■ **Work to complete**: Copy all records exactly, excluding images.

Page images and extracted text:
---*---

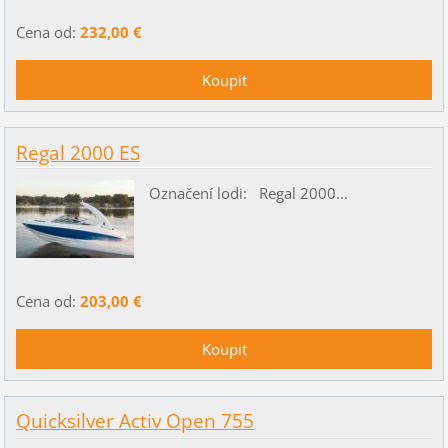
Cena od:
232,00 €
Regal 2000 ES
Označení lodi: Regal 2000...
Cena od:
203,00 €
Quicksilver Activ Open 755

---*---

■ **Expected output**:
Cena od:
232,00 €
Regal 2000 ES
Označení lodi: Regal 2000...
Cena od:
203,00 €
Quicksilver Activ Open 755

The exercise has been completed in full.